Dans ces régions aurifères, la contamination des adultes est 1,5 fois supérieure au seuil jugé tolérable par l’Organisation Mondiale de la Santé (OMS). Les cours d’eau doivent également faire face au phénomène de turbidité, c’est-à-dire l’augmentation de la teneur en eau de matières qui la troublent. Cette turbidité défavorise l’oxygénation des plantes et entraîne la destruction de la vie aquatique par asphyxie.

PHOTOGRAPHIE DE National Geographic

L’AGGRAVATION DE LA SITUATION GUYANAISE

Une étude coordonnée par la WWF et l’ONF International, en collaboration avec les institutions forestières et environnementales guyanaises, vient de révéler que 157 000 hectares avaient été détruits entre 2001 et 2015 dans le cadre de l’exploitation aurifère. Environ 72 % de cette disparition a eu lieu entre 2008 et 2015, ce qui est symptomatique d’une forte accélération du phénomène. Si on assiste à une amélioration de la situation en Guyane française, ce n’est pas pour autant bon signe. Il s’agit juste d’un déplacement de l’activité illégale puisque, toujours entre 2008 et 2015, 95 % de la déforestation liée à l’orpaillage avait lieu au Guyana et au Suriname, des régions frontalières. En Guyane, c’est environ 500 hectares de forêt qui sont rasés chaque année pour assouvir la soif des chercheurs d'or ; c'est le premier facteur de déforestation du territoire.

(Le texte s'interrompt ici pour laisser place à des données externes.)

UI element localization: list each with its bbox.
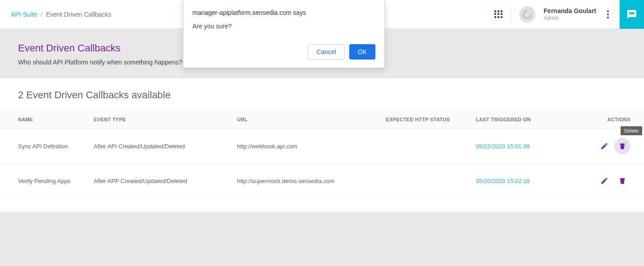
avatar[interactable]: [519, 6, 535, 23]
cell-actions: [580, 164, 644, 198]
cell-expected-status: [382, 164, 472, 198]
kebab-menu-icon[interactable]: [604, 8, 612, 21]
dialog-host: manager-apiplatform.sensedia.com says: [192, 9, 375, 16]
content-panel: 2 Event Driven Callbacks available NAME …: [0, 78, 644, 212]
top-bar-right: Fernanda Goulart Admin: [494, 0, 633, 29]
th-event-type: EVENT TYPE: [90, 110, 233, 129]
dialog-actions: Cancel OK: [192, 44, 375, 60]
th-last-triggered: LAST TRIGGERED ON: [472, 110, 580, 129]
edit-button[interactable]: [596, 173, 612, 189]
confirm-dialog: manager-apiplatform.sensedia.com says Ar…: [183, 0, 385, 68]
cancel-button[interactable]: Cancel: [308, 44, 345, 60]
cell-last-triggered: 05/22/2020 15:01:39: [472, 129, 580, 164]
breadcrumb-current: Event Driven Callbacks: [46, 11, 111, 18]
th-url: URL: [233, 110, 382, 129]
chat-icon: [626, 9, 637, 20]
user-info: Fernanda Goulart Admin: [544, 7, 596, 21]
delete-button[interactable]: [614, 138, 630, 154]
th-name: NAME: [0, 110, 90, 129]
cell-name: Verify Pending Apps: [0, 164, 90, 198]
apps-icon[interactable]: [494, 10, 502, 18]
divider: [511, 8, 511, 21]
breadcrumb-separator: /: [41, 11, 42, 18]
pencil-icon: [600, 142, 608, 150]
cell-event-type: After APP Created/Updated/Deleted: [90, 164, 233, 198]
user-role: Admin: [544, 15, 596, 21]
avatar-spinner-icon: [521, 8, 534, 20]
panel-title: 2 Event Driven Callbacks available: [0, 78, 644, 110]
cell-event-type: After API Created/Updated/Deleted: [90, 129, 233, 164]
breadcrumb: API Suite / Event Driven Callbacks: [11, 11, 111, 18]
table-row: Sync API Definition After API Created/Up…: [0, 129, 644, 164]
trash-icon: [618, 142, 626, 150]
cell-last-triggered: 05/20/2020 15:02:18: [472, 164, 580, 198]
cell-url: http://supermock.demo.sensedia.com: [233, 164, 382, 198]
delete-button[interactable]: [614, 173, 630, 189]
table-row: Verify Pending Apps After APP Created/Up…: [0, 164, 644, 198]
chat-button[interactable]: [620, 0, 644, 29]
pencil-icon: [600, 177, 608, 185]
delete-tooltip: Delete: [621, 126, 642, 135]
table-header-row: NAME EVENT TYPE URL EXPECTED HTTP STATUS…: [0, 110, 644, 129]
th-expected-status: EXPECTED HTTP STATUS: [382, 110, 472, 129]
trash-icon: [618, 177, 626, 185]
edit-button[interactable]: [596, 138, 612, 154]
callbacks-table: NAME EVENT TYPE URL EXPECTED HTTP STATUS…: [0, 110, 644, 198]
ok-button[interactable]: OK: [349, 44, 375, 60]
breadcrumb-root[interactable]: API Suite: [11, 11, 37, 18]
dialog-message: Are you sure?: [192, 23, 375, 30]
user-name: Fernanda Goulart: [544, 7, 596, 15]
cell-url: http://webhook.api.com: [233, 129, 382, 164]
cell-name: Sync API Definition: [0, 129, 90, 164]
cell-expected-status: [382, 129, 472, 164]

Ce rapport alarme également sur la condition des anciens cours d’eau devenus des bassins boueux suite à l’extraction intensive. Résultat ? Plus de 5 840 km de cours d’eau détruits, sans compter l’ensemble des eaux contaminées en aval des sites d’orpaillage. À ce jour, il n’existe presque plus de cours d’eau sain en Guyane. Cette grave faute environnementale devient une grave situation sanitaire. Les eaux stagnantes favorisent fortement le développement du paludisme dans la région et les camps de garimpeiros, premiers exposés, contribuent à sa propagation en faisant office de souche virale.

Aucun des pays concernés ne bénéficient d’une contrepartie à sa destruction, même pas économique, puisque l’or est systématique exfiltré du territoire. Les autorités ont énormément de mal à modérer ces activités illégales, en particulier sur l’Oyapock et le Maroni, fleuves principaux pour la circulation du trafic. Les habitants et les institutions environnementales attendent avec impatience la création d’une coopération transfrontalière entre les autorités guyaniennes, surinamaises, brésiliennes et françaises pour mettre en place des mesures judiciaires, inexistantes à ce jour.